しかし何と言っても最近の人気は、生食用の大型マス類、いわゆるサーモンだ。全国各地で盛んに生産されているその多くはニジマスだが、産地の名前をつけた「ご当地サーモン」の、なんと多いことか。「ご当地サーモン養殖地図」(2023年)を見ると驚かされる。

ところで、サケとマスは生物学的には同種なのか? 一般には河川、湖沼で一生を過ごすサケ科魚類をマスと呼び、海で成長するものはサケと分けているが、その区別には例外も多く、呼称は渾然としているのが実態だ。

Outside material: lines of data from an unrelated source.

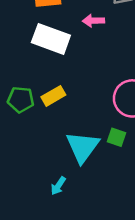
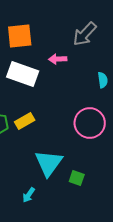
green square: (116, 137) -> (77, 178), moved

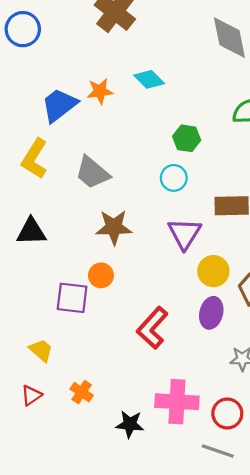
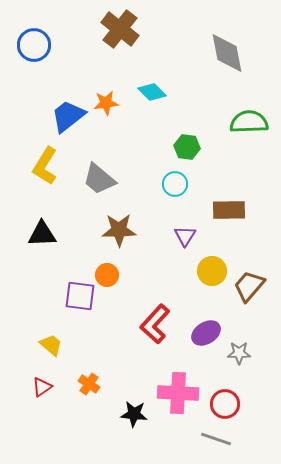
purple triangle: (184, 234) -> (185, 236), size x0.7
purple ellipse: (211, 313) -> (206, 333), moved, turned 44

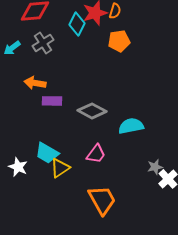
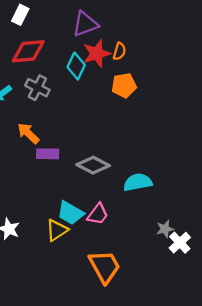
gray cross: (43, 43) -> (37, 88), turned -30
orange arrow: (35, 83) -> (28, 133), turned 35
cyan trapezoid: (47, 153) -> (70, 213), moved

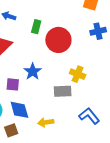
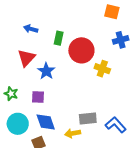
blue star: (33, 72) -> (46, 71), moved
yellow cross: (78, 74) -> (102, 69), moved
gray rectangle: (63, 91) -> (88, 118), moved

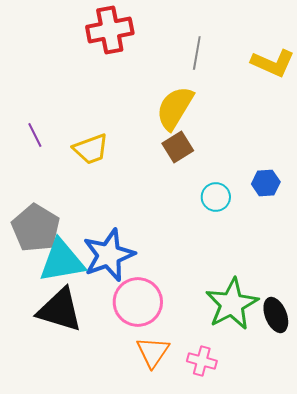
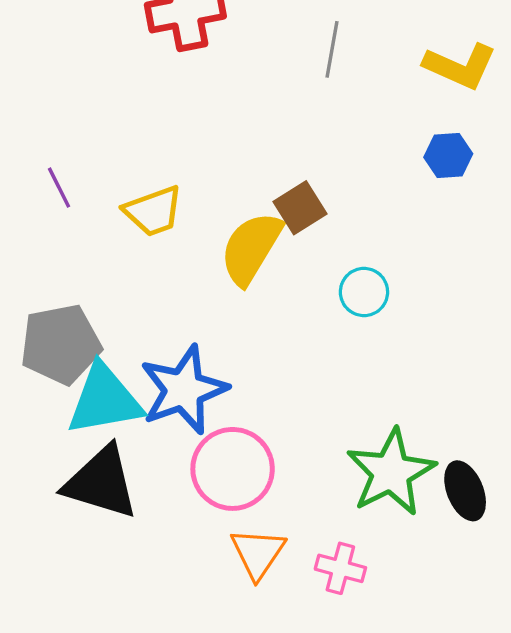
yellow semicircle: (175, 108) -> (251, 248), moved
blue hexagon: (266, 183) -> (448, 156), moved
gray pentagon: (36, 228) -> (61, 344), turned 30

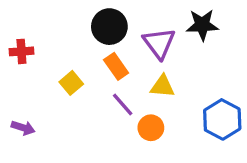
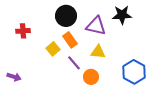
purple triangle: (159, 43) -> (96, 26), turned -40
red cross: (21, 51) -> (23, 31), moved
yellow square: (71, 83) -> (53, 49), moved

ただ、消費者としては、ノルウェー産アトランティックサーモンやチリ産ギンザケなど、わかりやすく脂がのった輸入もののサーモンを購入する傾向がある。また、日本人にとって、海水魚であれ、淡水魚であれ、長らく天然魚が身近な存在であったため、養殖ものは天然より劣るというのが一般的な考えで、未だに天然魚信仰が強い。

そこで全国各地の養殖場は、食味を上げるなどさまざまな努力を重ねてマス類を育てている。そのような流れのなか、プレミアムなマス類の淡水養殖魚として、見事に成功を収めた例が、山梨県が開発した「富士の介(ふじのすけ)」だ。

キングサーモンとニジマスのいいとこ取り

「富士の介」とは、サケの仲間の中でも最高峰の食味を誇る「キングサーモン」(和名マスノスケ)を父親に、卵が多く採れ、育てやすさでナンバーワンの「ニジマス」を掛け合わせたものだ。これは国内初の試みであるばかりでなく、世界にも類を見ない例である。平成19年に山梨県の水産技術センターが開発の研究に着手し、令和元年出荷にこぎつけた。

キングサーモンと聞くと、脂ののった大きな鮭をイメージすると思うが、淡水で育てると、成魚になってもせいぜい50cmと大きくならない。警戒心が強く、繊細な性質でニジマスほど旺盛な食欲がない。富士の介はその性質を受け継いでいるため、優れた食味を持つ一方で、出荷までには約3年以上を要し、ニジマスに比べると育てるのに大変手間がかかるという。

今回、取材で訪問した山梨県の水産技術センター忍野支所は、豊富な富士山の地下水(伏流水)をポンプでくみ上げ、飼育池にかけ流しながら富士の介を飼育している。聞けばここでは、餌の残渣や糞などは取り除いた形で川に放流する「飼育排水」を実行し、近隣の環境にも配慮している。

驚いたことに、万が一にも逃げ出したときに自然界で繁殖しないために、「富士の介」は不妊化されているのだそう。受精卵を26℃のぬるま湯に短時間浸けることで、本来2セットだった染色体が3セットになり、生殖能力を持たない魚になる。これを三倍体と呼ぶ。三倍体にすることで、生殖のために体の栄養を取られて身が痩せることもなく、通年安定した身質で出荷できるというメリットもある。